Chair of Medical Informatics, University Erlangen-Nuremberg, Germany.
Stud Health Technol Inform. 2022 May 16;292:23-27. doi: 10.3233/SHTI220314.
Among medical applications of natural language processing (NLP), word sense disambiguation (WSD) estimates alternative meanings from text around homonyms. Recently developed NLP methods include word vectors that combine easy computability with nuanced semantic representations. Here we explore the utility of simple linear WSD classifiers based on aggregating word vectors from a modern biomedical NLP library in homonym contexts. We evaluated eight WSD tasks that consider literature abstracts as textual contexts. Discriminative performance was measured in held-out annotations as the median area under sensitivity-specificity curves (AUC) across tasks and 200 bootstrap repetitions. We find that classifiers trained on domain-specific vectors outperformed those from a general language model by 4.0 percentage points, and that a preprocessing step of filtering stopwords and punctuation marks enhanced discrimination by another 0.7 points. The best models achieved a median AUC of 0.992 (interquartile range 0.975 - 0.998). These improvements suggest that more advanced WSD methods might also benefit from leveraging domain-specific vectors derived from large biomedical corpora.
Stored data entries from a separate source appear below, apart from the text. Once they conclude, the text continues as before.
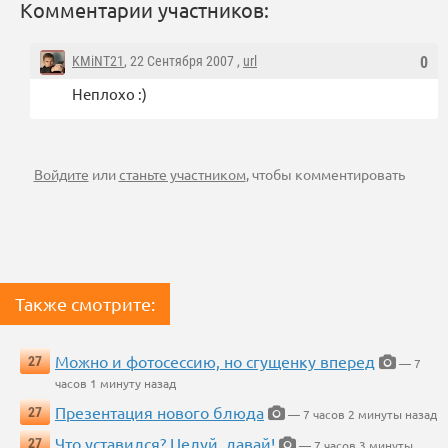
Комментарии участников:
KMiNT21
, 22 Сентября 2007 ,
url
0
Неплохо :)
Войдите
или
станьте участником
, чтобы комментировать
Также смотрите:
Можно и фотосессию, но сгущенку вперед
27
— 7
часов 1 минуту назад
Презентация нового блюда
27
— 7 часов 2 минуты назад
Что уставился? Целуй, давай!
27
— 7 часов 3 минуты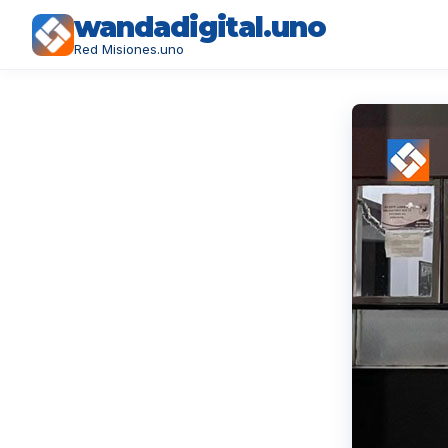
wandadigital.uno
Red Misiones.uno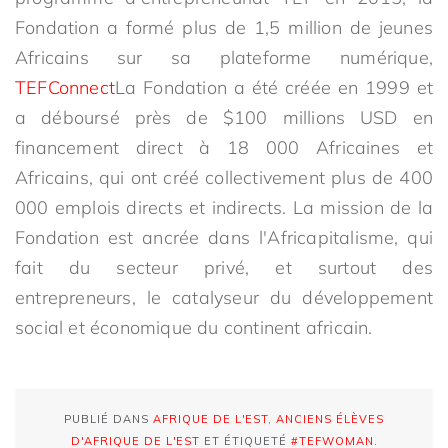
Fondation a formé plus de 1,5 million de jeunes
Africains sur sa plateforme numérique,
TEFConnect
La Fondation a été créée en 1999 et
a déboursé près de $100 millions USD en
financement direct à 18 000 Africaines et
Africains, qui ont créé collectivement plus de 400
000 emplois directs et indirects. La mission de la
Fondation est ancrée dans l'Africapitalisme, qui
fait du secteur privé, et surtout des
entrepreneurs, le catalyseur du développement
social et économique du continent africain.
PUBLIÉ DANS
AFRIQUE DE L'EST
,
ANCIENS ÉLÈVES
D'AFRIQUE DE L'EST
ET ÉTIQUETÉ
#TEFWOMAN
.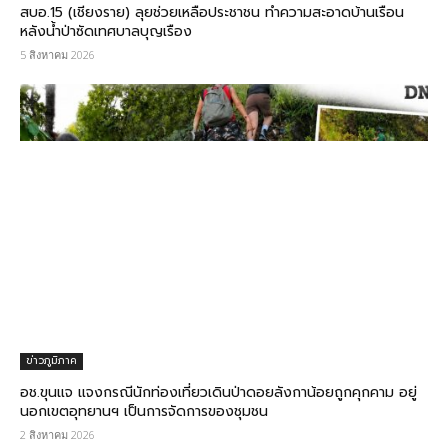
สบอ.15 (เชียงราย) ลุยช่วยเหลือประชาชน ทำความสะอาดบ้านเรือน
หลังน้ำป่าซัดเทศบาลบุญเรือง
5 สิงหาคม 2026
ข่าวภูมิภาค
อช.ขุนแจ แจงกรณีนักท่องเที่ยวเดินป่าดอยลังกาน้อยถูกคุกคาม อยู่
นอกเขตอุทยานฯ เป็นการจัดการของชุมชน
2 สิงหาคม 2026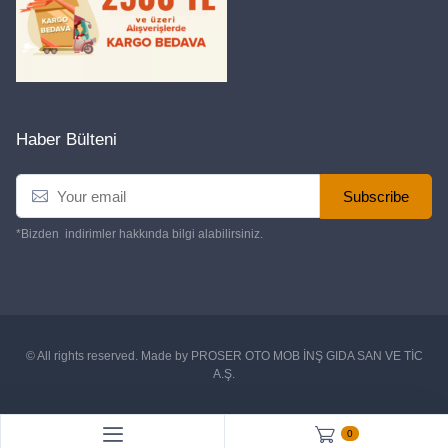
Haber Bülteni
Subscribe
*Bizden indirimler hakkında bilgi alabilirsiniz.
© All rights reserved. Made by
PROSER OTO MOB İNŞ GIDA SAN VE TİC
A.Ş.
0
在自然语言处理(NLP)的医学应用中,词义消歧(WSD)从同形异义词的文本中估计替代含义。最近开发的 NLP 方法包括词向量,它将易于计算和细微的语义表示结合在一起。在这里,我们探索了基于现代生物医学 NLP 库中词向量聚合的简单线性 WSD 分类器在同形异义词上下文中的效用。我们评估了八个 WSD 任务,这些任务将文献摘要作为文本上下文。在保留的注释中,通过在 200 次 bootstrap 重复中测量跨任务的灵敏度-特异性曲线(AUC)的中位数来衡量判别性能。我们发现,基于特定于领域的向量训练的分类器比基于通用语言模型的分类器高出 4.0 个百分点,并且过滤停用词和标点符号的预处理步骤又提高了 0.7 个百分点。最佳模型的中位数 AUC 为 0.992(四分位距 0.975-0.998)。这些改进表明,更先进的 WSD 方法也可能受益于利用从大型生物医学语料库中得出的特定于领域的向量。